System design: cache (with java impl)

10 min readFeb 21, 2020

Is your hardware fluttering in futile attempts to speed up the response with frequently used data from the database to the client? Are you tired of spending money on SSD? It’s time to inject cache into your application!

Let’s consider how can we design a cache system and implement some options on java.

What do you need to know about your data & requests?
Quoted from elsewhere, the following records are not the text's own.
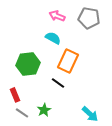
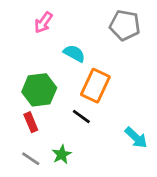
pink arrow: (57, 16) -> (43, 22), moved, turned -77
red rectangle: (15, 95) -> (31, 122), moved
cyan arrow: (90, 114) -> (136, 138), moved

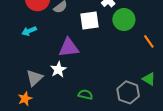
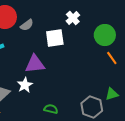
green circle: (124, 20) -> (105, 35), moved
green triangle: (149, 79) -> (112, 94), turned -48

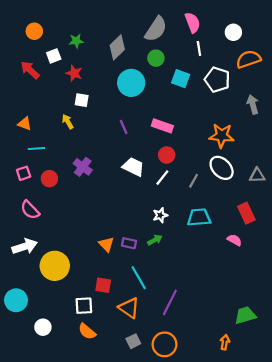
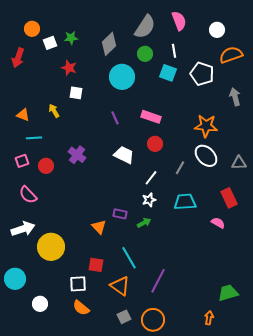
white line: (199, 48) -> (174, 51), moved
white square: (54, 56) -> (50, 43), moved
red arrow: (30, 70) -> (18, 58), moved, turned -114
yellow arrow: (68, 122) -> (54, 111), moved
white line: (162, 178) -> (151, 178), moved
purple rectangle: (129, 243) -> (120, 214), moved

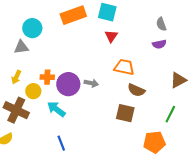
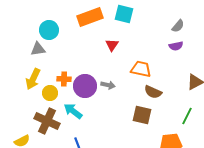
gray semicircle: (161, 24) -> (178, 26), turned -120
red triangle: (111, 36) -> (112, 45), moved
yellow arrow: (16, 77) -> (33, 79), size x1.5
brown cross: (16, 110) -> (47, 121), moved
- validity — how long can you save your data in cache

- durability — can you lose some data or not

- size

- read & write frequency

- latency

- availability

- scalability

If you know your data and estimated requests, you can choose best approach for caching and provide high hit rate (when the most required data already in the cache), you know what to do with cache miss (when the data is not found in cache during read or write operation) and can properly set the TTL (time to leave — when the values need to be removed from the cache).

Read-Write data policies

There are three basic approaches: Write through, Write around and Write back. We will also touch some more options.

1. Write Through

Reading data in all policies happens in the same way:

1. Send request through the cache to get value.

2. If we found the value in cache — return it.
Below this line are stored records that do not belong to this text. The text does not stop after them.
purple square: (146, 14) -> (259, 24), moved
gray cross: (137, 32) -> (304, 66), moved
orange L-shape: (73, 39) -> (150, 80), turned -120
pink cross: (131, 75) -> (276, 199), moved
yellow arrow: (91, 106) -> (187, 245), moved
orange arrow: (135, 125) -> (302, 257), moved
3. If not — redirect request to DB.

4. Obtain actual value from DB.

5. Write it to the cache.

6. Return the response with obtained value.
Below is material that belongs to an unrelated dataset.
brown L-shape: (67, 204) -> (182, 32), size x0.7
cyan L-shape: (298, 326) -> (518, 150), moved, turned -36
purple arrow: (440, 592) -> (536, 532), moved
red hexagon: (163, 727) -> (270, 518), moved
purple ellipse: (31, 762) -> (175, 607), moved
The difference in write way.

When we use write-through variant, we store the data into DB and into cache in parallel (or in order). The significance is that we send response only when the data has been written to both places — DB and cache.

Pros: fast read recently written data, data durability.

Cons: slow write, cache pollution.

Write-through cache suitable for most kind of data, which requires data durability and fast read recently used or written data.

2. Write Around

Data is written bypassing the cache. It means all requests are sent directly to the DB only and written data does not hit the cache (except of delete/update/invalidate deleting or writing data if you care about cache–DB consistency).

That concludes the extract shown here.